I fell asleep first. She woke me up unintentionally petting my hair
and then when she noticed I was awake she kissed me. This sort of thing
went on for about thirty minutes, until she went to sleep. When she
went, I watched her for a few minutes. I noticed that her entire body
irked with what must have been pain. Her hand would go up behind her
neck, to her tumor. She told me once to try talking to her when such
a thing happened, and so, I did just that: I talked. I talked with her
for two hours. When a person is asleep, they say the most deep and precious,
the most truthful of their thoughts.
To give you all an idea of what I went through . . . at first she apologized.
She said something about an event that had taken place in the car driving
home from that night when she'd left my watch at her house. I had told
her how I felt about her that night, and she took it very wrong. She
felt uncomfortable, and so did I, all because there was a misunderstanding.

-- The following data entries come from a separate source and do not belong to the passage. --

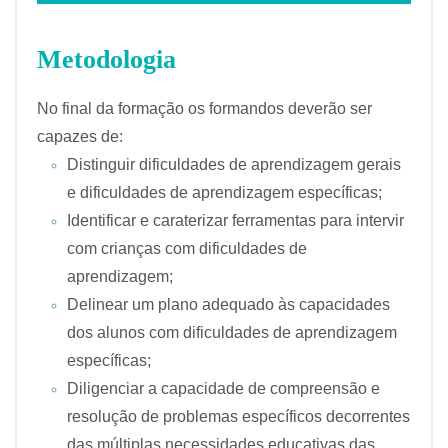
Metodologia
No final da formação os formandos deverão ser
capazes de:
Distinguir dificuldades de aprendizagem gerais
e dificuldades de aprendizagem específicas;
Identificar e caraterizar ferramentas para intervir
com crianças com dificuldades de
aprendizagem;
Delinear um plano adequado às capacidades
dos alunos com dificuldades de aprendizagem
específicas;
Diligenciar a capacidade de compreensão e
resolução de problemas específicos decorrentes
das múltiplas necessidades educativas das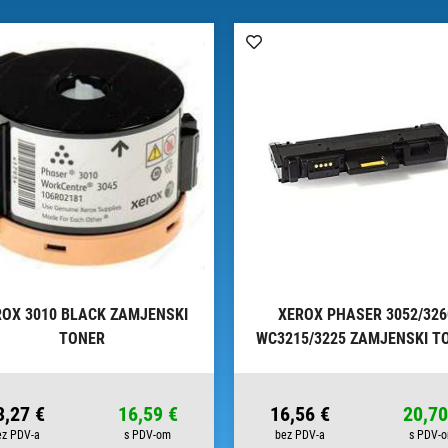
OX 3010 BLACK ZAMJENSKI
XEROX PHASER 3052/326
TONER
WC3215/3225 ZAMJENSKI T
3,27 €
16,59 €
16,56 €
20,70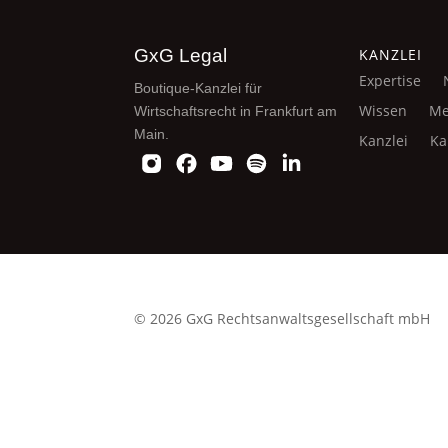
GxG Legal
KANZLEI
Expertise
Boutique-Kanzlei für
Wissen
Me
Wirtschaftsrecht in Frankfurt am
Main.
Kanzlei
Ka
© 2026 GxG Rechtsanwaltsgesellschaft mbH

I asked Merlin to speak with her about it, and apparently at some point
he did. She apologized deeply, over and over again, telling me all these
things: how she liked me so much, how I was adorable. The most interesting
part was that she was totally asleep the entire time. I kissed her and
she asked, "Who just kissed me?" "Don't kiss me if I
don't know you". I would respond with, "Liz, it's me . . .",
and she'd say, "Me? Why would I be kissing Me?". I'd reply
with, "Liz, it's Bob", and then she'd say, "Oh, Bob is
adorable. He's the only one allowed to kiss me."
She said other such remarks. She talked about Merlin, about Amanda .

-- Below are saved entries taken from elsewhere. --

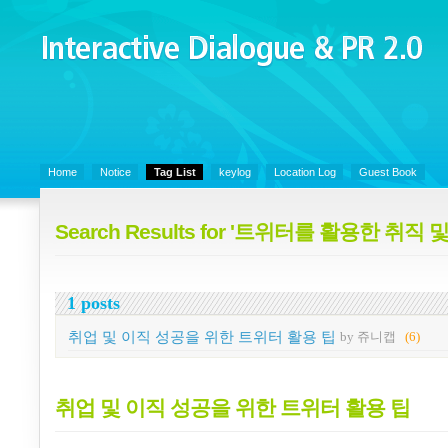
Interactive Dialogue &
PR 2.0
Juny's Blog is open for sharing personal experience and knowledge on k
Organizational Communicaitons, Soft Skills, Social Media
Home
Notice
Tag List
keylog
Location Log
Guest Book
Search Results for '트위터를 활용한 취직 
1 posts
취업 및 이직 성공을 위한 트위터 활용 팁
by 쥬니캡
(6)
취업 및 이직 성공을 위한 트위터 활용 팁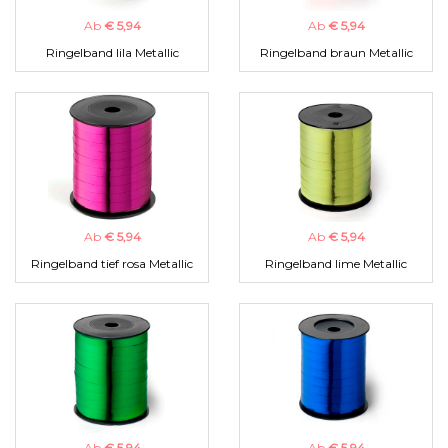
Ab
€ 5,94
Ab
€ 5,94
Ringelband lila Metallic
Ringelband braun Metallic
Ab
€ 5,94
Ab
€ 5,94
Ringelband tief rosa Metallic
Ringelband lime Metallic
Ab
€ 5,94
Ab
€ 5,94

. . she said Amanda was her best friend, but that she worried about
her and Seth, and them being alone tonight. At one point she got up
out of bed, I pulled her back down of course, and she said, "Hey!
I need to go help Amanda! I can't let her be alone with Seth!"

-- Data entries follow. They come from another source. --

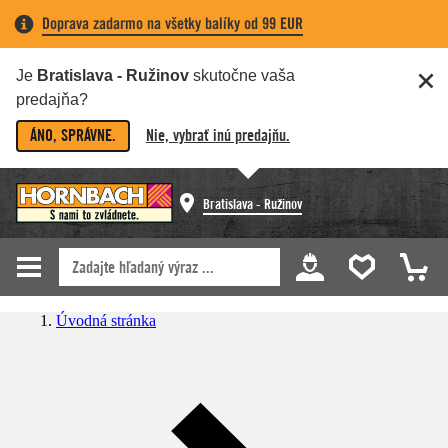
Doprava zadarmo na všetky balíky od 99 EUR
Je
Bratislava - Ružinov
skutočne vaša
predajňa?
ÁNO, SPRÁVNE.
Nie, vybrať inú predajňu.
Bratislava - Ružinov
Úvodná stránka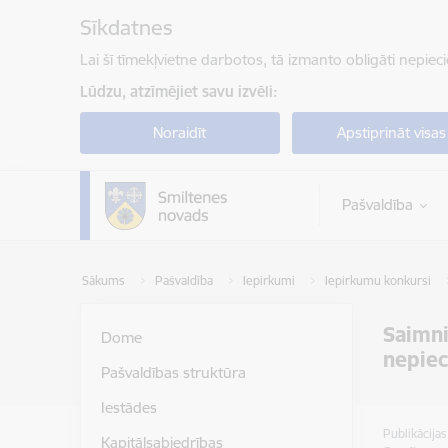
Pāriet uz lapas saturu
Sīkdatnes
Lai šī tīmekļvietne darbotos, tā izmanto obligāti nepiec
Lūdzu, atzīmējiet savu izvēli:
Noraidīt
Apstiprināt visas
Pašvaldība
Sākums
Pašvaldība
Iepirkumi
Iepirkumu konkursi
Saimni
Dome
nepiec
Pašvaldības struktūra
Iestādes
Publikācija
Kapitālsabiedrības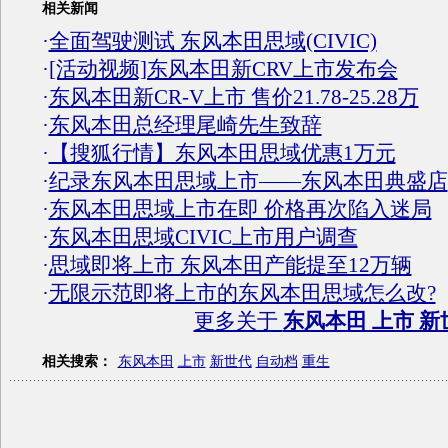
相关新闻
·
全面驾驶测试 东风本田思域(CIVIC)
·
[活动视频]东风本田新CRV上市发布会
·
东风本田新CR-V上市 售价21.78-25.28万
·
东风本田总经理尾崎先生致辞
·
【搜狐行情】东风本田思域优惠1万元
·
纪录东风本田思域上市——东风本田典盛店
·
东风本田思域上市在即 价格再次陷入迷局
·
东风本田思域CIVIC上市用户调查
·
思域即将上市 东风本田产能提至12万辆
·
无限示范即将上市的东风本田思域怎么改?
更多关于
东风本田 上市 新
相关搜索：
东风本田
上市
新世代
自动档
重生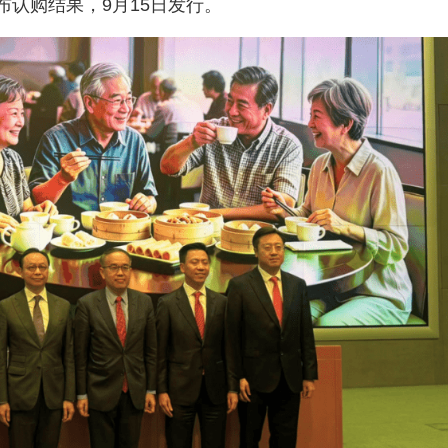
公布认购结果，9月15日发行。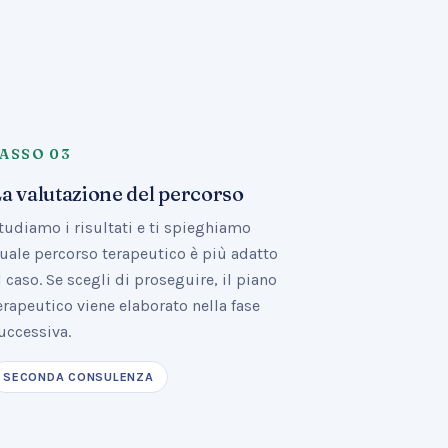
PASSO
03
a valutazione del percorso
tudiamo i risultati e ti spieghiamo
uale percorso terapeutico è più adatto
l caso. Se scegli di proseguire, il piano
erapeutico viene elaborato nella fase
uccessiva.
SECONDA CONSULENZA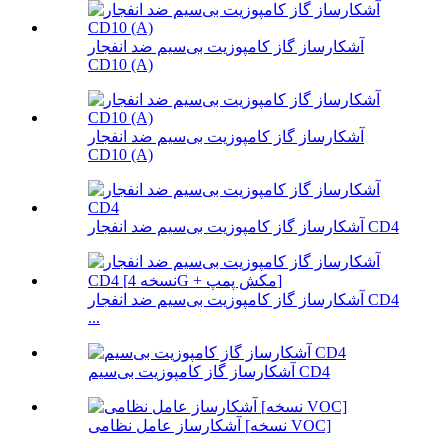
آشکارساز گاز کامپوزیت بی‌سیم ضد انفجار
CD10 (A)
آشکارساز گاز کامپوزیت بی‌سیم ضد انفجار
CD10 (A)
آشکارساز گاز کامپوزیت بی‌سیم ضد انفجار CD4
آشکارساز گاز کامپوزیت بی‌سیم ضد انفجار CD4
...
آشکارساز گاز کامپوزیت بی‌سیم CD4
آشکارساز عامل نظامی [نسخه VOC]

It was very interesting. It's the true mark of a best friend when someone
shows that sort of commitment in their sleep.
She went on after awhile and talked about how she didn't know what love
is, and how she'd never experienced true love. She said many an interesting
things, which I filed away in that cabinet I call my brain.
Another entertaining incidence was at 5:30 A.M. She rolled over and
said, "I'm gonna go cook you breakfast sweetheart! That way you'll
still love me." I stopped her and said something that I honestly
don't remember, and she said, "Nonsense, if you stop me the fairies
will get angry at you, and then what would we do?" It was pretty
entertaining. I remember laughing a little, but perhaps I was also a
little bit nervous.
The most deep and moving of all the comments, the one that scared me
the most, the one that touched me the most, the one that burned deep
inside of me as the sum of all my fears. She said quietly, "I don't
think the angels will want me.", then once again, "I hope
the angels will take me." That struck me deep down, it was hard
to contain a lot of the emotions I was feeling. All I could really say
was, "You already are an angel, Liz.", and "Of course
they'd take you, you're so beautiful." I really couldn't think
of much else to say, I was in a little state of emotional shock. Nonetheless,
I continued to comfort her.
At around 6:30, she rolled onto me. Now that I think about it, I remember
her saying I was cold and rolling onto me. It was really pleasant; the
heat of her body kept me warmer than my blankets were. It was also nice
to be that close to her.
At 7:00, she stroked me hair. I'd fallen asleep with her rolled onto
my side. She kissed me and suffered my morning breath - a brave woman
indeed, but then took my hands and told me she had a doctors appointment.
At first I thought she was still dreaming, and told her to relax, to
calm down, and then I realized that she was actually more conscious
than before by the way she was kissing me. I kissed her for a little,
then she got up, and I walked her out the door.
If anything ever happens to her, or should she survive, I'm going to
write an article about the emotions I've experienced as this awesome
girl's boyfriend. I'm not the pious type necessarily, but all that's
left for me to do is have faith. To pray. To finally believe in God
and that everything that's happening here, and to her, is all for a
reason that he decided long before I was brought onto this Earth.